Researchers made the conclusion after studying the activity of over 170 long-tailed macaques living at the Sacred Monkey Forest Sanctuary in central Bali between 2016 and 2019. 

According to the paper published in the biology journal Ethology, both male and female monkeys, regardless of age, tapped and rubbed stones on their genitals for pleasure. The study, which builds on lead author Camilla Cenni’s previous research, hypothesized that these monkeys did use stones to masturbate.

Based on their observations, young males were more likely than older males to use the stones for sexual stimulation, which often resulted in a sexual physiological response, such as an erection.
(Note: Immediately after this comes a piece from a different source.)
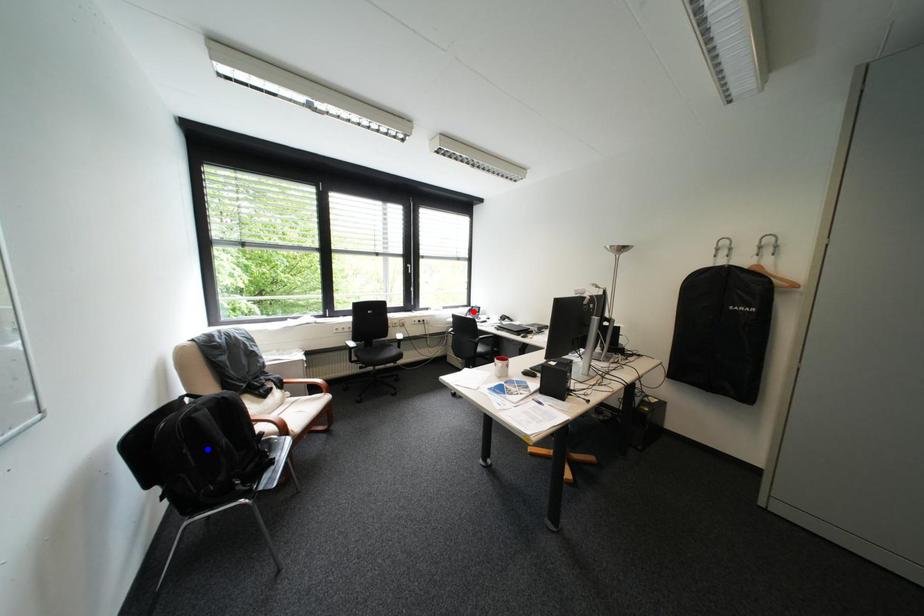 Question: In the image, two points are highlighted. Which point is nearer to the camera? Reply with the corresponding letter.

Choices:
 (A) blue point
 (B) red point

Answer: (A) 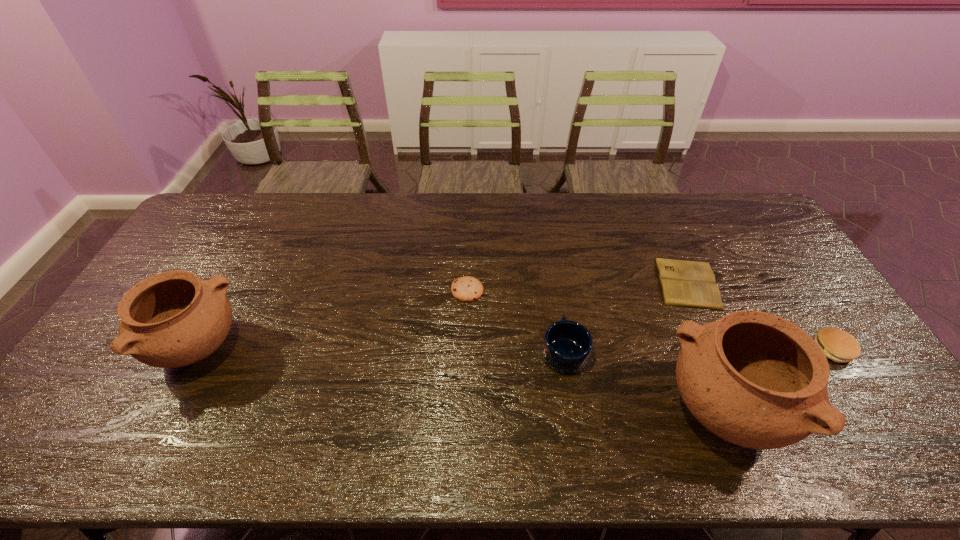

The use of stones has also been linked to other sexual behaviors, including mounting.

Cenni, a Ph.D. student at the University of Lethbridge in Canada, had previously studied the behavior in male monkeys back in 2020. 

The recent experiment involved observing female monkeys. One difference the scientists observed among the female monkeys was their selectiveness in choosing stones to rub and tap against.

Previous studies have established that monkeys also use stones to assist with obtaining food. According to Cenni, their recent findings showcase the animals’ ability to use stones beyond just survival. 

“When we talk about tool use in animals, we normally think about survival-dependent instances,” Cenni was quoted as saying. “There is an increasing number of studies that are suggesting that using objects as tools doesn’t have to be a matter of survival. This is clearly an example.”